His work is wonderful and intense and what is amazing is the variety and invention of the processes he explored all through his working life. He was also a professional violinist and his wife Lily a pianist. So music and colour were his enduring anchors. His watercolours and gouaches are just luminous. They just skip on the paper. The scale of his work is very intimate and it's wonderful to be able to view them up close. In the first part of 1914 after a painting trip to Tunisia he wrote 'Colour possesses me. I don't have to pursue it. it will possess me always. I know it. That's the meaning of this happy hour: colour and I are one. I am a painter.'
Klee survived the war of 1914-18. By the time he was drafted there was a German policy not to send artists to the front as so many had been killed. Of Klee's friends, Macke was killed in December 1914 and Marc in 1916. it was amazing to find out about this government policy.

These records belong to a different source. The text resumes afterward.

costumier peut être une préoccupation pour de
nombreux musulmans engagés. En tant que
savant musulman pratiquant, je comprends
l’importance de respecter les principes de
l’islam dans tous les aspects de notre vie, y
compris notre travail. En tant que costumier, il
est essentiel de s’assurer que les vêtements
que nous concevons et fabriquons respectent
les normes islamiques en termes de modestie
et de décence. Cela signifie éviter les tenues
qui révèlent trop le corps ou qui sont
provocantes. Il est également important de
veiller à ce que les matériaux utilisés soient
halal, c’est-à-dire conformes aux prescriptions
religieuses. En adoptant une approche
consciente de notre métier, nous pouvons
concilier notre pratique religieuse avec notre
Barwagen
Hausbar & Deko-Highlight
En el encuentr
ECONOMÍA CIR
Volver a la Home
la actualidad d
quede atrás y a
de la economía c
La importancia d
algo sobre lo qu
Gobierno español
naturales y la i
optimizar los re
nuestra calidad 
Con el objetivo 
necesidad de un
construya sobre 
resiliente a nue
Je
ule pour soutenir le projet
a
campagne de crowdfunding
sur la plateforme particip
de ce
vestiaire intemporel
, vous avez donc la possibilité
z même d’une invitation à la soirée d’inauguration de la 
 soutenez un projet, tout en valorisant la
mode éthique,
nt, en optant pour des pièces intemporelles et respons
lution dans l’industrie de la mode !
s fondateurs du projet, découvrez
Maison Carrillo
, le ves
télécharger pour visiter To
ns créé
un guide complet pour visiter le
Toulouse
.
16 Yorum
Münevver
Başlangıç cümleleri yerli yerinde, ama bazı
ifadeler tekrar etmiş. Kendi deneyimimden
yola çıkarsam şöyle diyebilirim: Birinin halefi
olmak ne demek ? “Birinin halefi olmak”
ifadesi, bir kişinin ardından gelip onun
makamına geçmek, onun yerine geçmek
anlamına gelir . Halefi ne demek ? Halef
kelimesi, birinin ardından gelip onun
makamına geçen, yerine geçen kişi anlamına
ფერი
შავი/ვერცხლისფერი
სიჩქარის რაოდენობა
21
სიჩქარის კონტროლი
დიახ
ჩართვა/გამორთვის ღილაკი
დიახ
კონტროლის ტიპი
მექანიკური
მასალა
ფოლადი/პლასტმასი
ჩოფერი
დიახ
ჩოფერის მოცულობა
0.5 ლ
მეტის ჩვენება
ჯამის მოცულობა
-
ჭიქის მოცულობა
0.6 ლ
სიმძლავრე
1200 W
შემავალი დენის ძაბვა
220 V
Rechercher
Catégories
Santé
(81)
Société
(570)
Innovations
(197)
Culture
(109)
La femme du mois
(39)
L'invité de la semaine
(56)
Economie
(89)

Also incredible is to remember that mutinies within the German Fleet lead to a German revolution in 1918 following the Russian one in 1917. Klee went back to Munich and was active in the Action Committee of Revolutionary Artists. But in 1919 when the Weimar German army put down the revolutionary bodies many supporters were executed. Klee went to Zurich where he met many of the Dada artists.

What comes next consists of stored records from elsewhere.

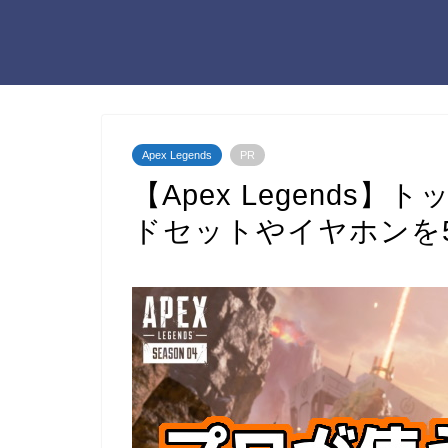
Apex Legends
PR
【Apex Legend
ドセットやイヤホンを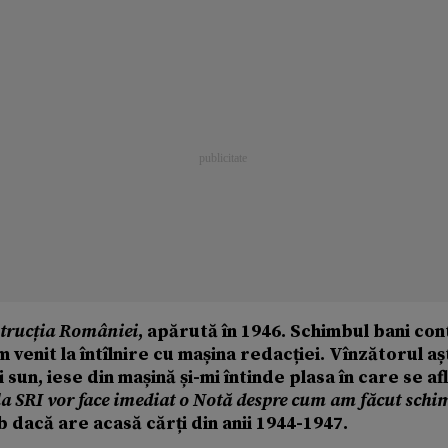
trucția României
, apărută în 1946. Schimbul bani con
m venit la întîlnire cu mașina redacției. Vînzătorul a
 sun, iese din mașină și-mi întinde plasa în care se af
la SRI vor face imediat o Notă despre cum am făcut schi
b dacă are acasă cărți din anii 1944-1947.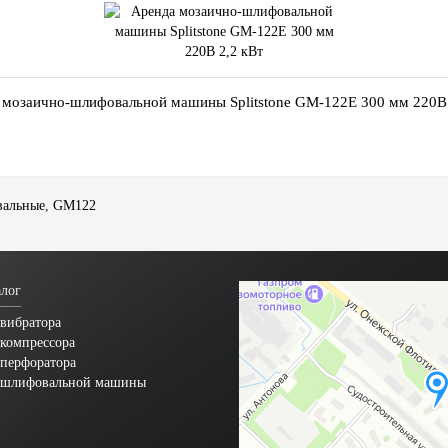
 мозаично-шлифовальной машины Splitstone GM-122E 300 мм 220В 
альные
,
GM122
лог
вибратора
компрессора
 перфоратора
 шлифовальной машины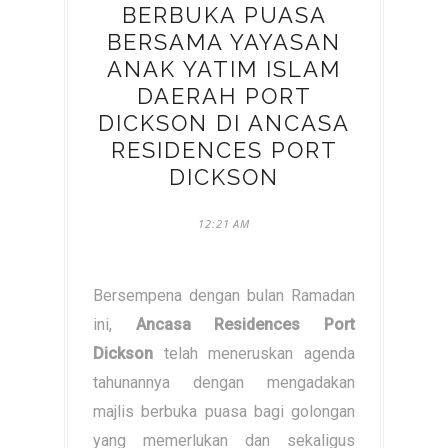
BERBUKA PUASA
BERSAMA YAYASAN
ANAK YATIM ISLAM
DAERAH PORT
DICKSON DI ANCASA
RESIDENCES PORT
DICKSON
12:21 AM
Bersempena dengan bulan Ramadan
ini,
Ancasa Residences Port
Dickson
telah meneruskan agenda
tahunannya dengan mengadakan
majlis berbuka puasa bagi golongan
yang memerlukan dan sekaligus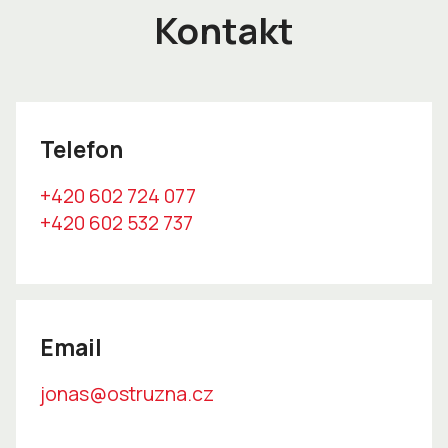
Kontakt
Telefon
+420 602 724 077
+420 602 532 737
Email
jonas@ostruzna.cz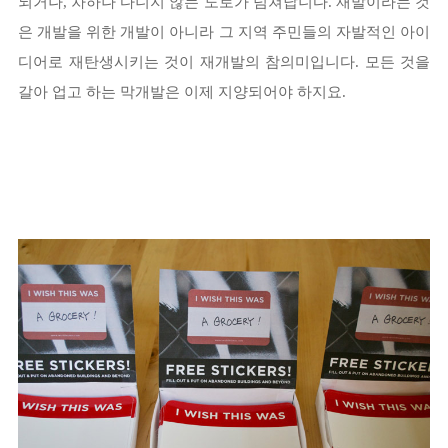
되거나, 차하나 다니지 않는 도로가 넘쳐납니다. 재발이라는 것
은 개발을 위한 개발이 아니라 그 지역 주민들의 자발적인 아이
디어로 재탄생시키는 것이 재개발의 참의미입니다. 모든 것을
갈아 업고 하는 막개발은 이제 지양되어야 하지요.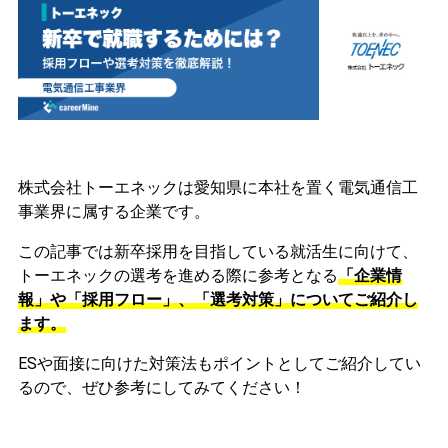
株式会社トーエネックは愛知県に本社を置く電気通信工
事業界に属する企業です。
この記事では新卒採用を目指している就活生に向けて、
トーエネックの選考を進める際に参考となる
「企業情
報」や「採用フロー」、「選考対策」についてご紹介し
ます。
ESや面接に向けた対策法もポイントとしてご紹介してい
るので、ぜひ参考にしてみてください！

In 1921 he joined the Bauhaus. It was fantastic to see in many works his exploration of colour opposites and colour theory. There are clear watercolours and very dramatic explorations of yellow/violet in oil - so magnificent on a bed of dark.

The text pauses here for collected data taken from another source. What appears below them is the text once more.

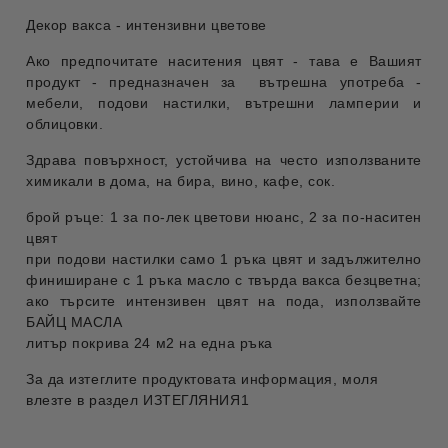
Декор вакса - интензивни цветове
Ако предпочитате наситения цвят - тава е Вашият
продукт - предназначен за вътрешна употреба -
мебели, подови настилки, вътрешни ламперии и
облицовки.
Здрава повърхност, устойчива на често използваните
химикали в дома, на бира, вино, кафе, сок.
брой ръце: 1 за по-лек цветови нюанс, 2 за по-наситен
цвят
при подови настилки само 1 ръка цвят и задължително
финиширане с 1 ръка масло с твърда вакса безцветна;
ако търсите интензивен цвят на пода, използвайте
БАЙЦ МАСЛА
литър покрива 24 м2 на една ръка
За да изтеглите продуктовата информация, моля
влезте в раздел ИЗТЕГЛЯНИЯ1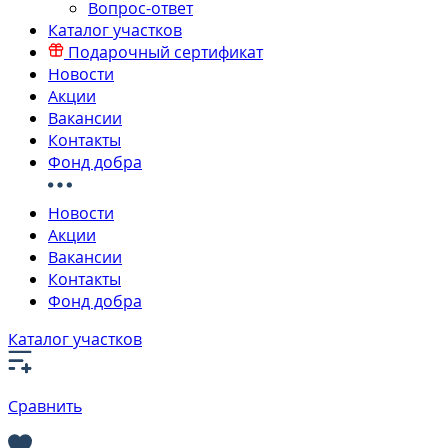
Вопрос-ответ
Каталог участков
Подарочный сертификат
Новости
Акции
Вакансии
Контакты
Фонд добра
Новости
Акции
Вакансии
Контакты
Фонд добра
Каталог участков
Сравнить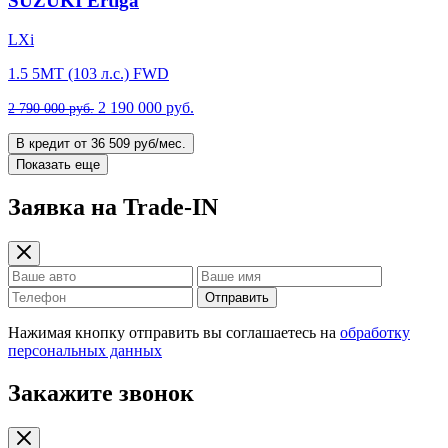
SUZUKI Ertiga
LXi
1.5 5MT (103 л.с.) FWD
2 190 000 руб.
2 790 000 руб.
В кредит от 36 509 руб/мес.
Показать еще
Заявка на Trade-IN
Отправить
Нажимая кнопку отправить вы соглашаетесь на
обработку
персональных данных
Закажите звонок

The works where he made imagery from careful gradations of transparent colour over opposite colour to create tonal neutrals are just mind boggling. They look so simple and childlike at first and then when you try and work out how they were produced it's just amazing. These works and the soft grid works exploring colour and surface are the ones I admire the most. But all of the work I saw was just beautiful.
There were many examples of his 'transfer-method'. Basically he monoprinted by tracing drawings to get beautifully sensitive black lines onto a new blank paper which he then coloured. The contrast between the broken fragile black ink line and the fresh luminosity of colour is so Klee.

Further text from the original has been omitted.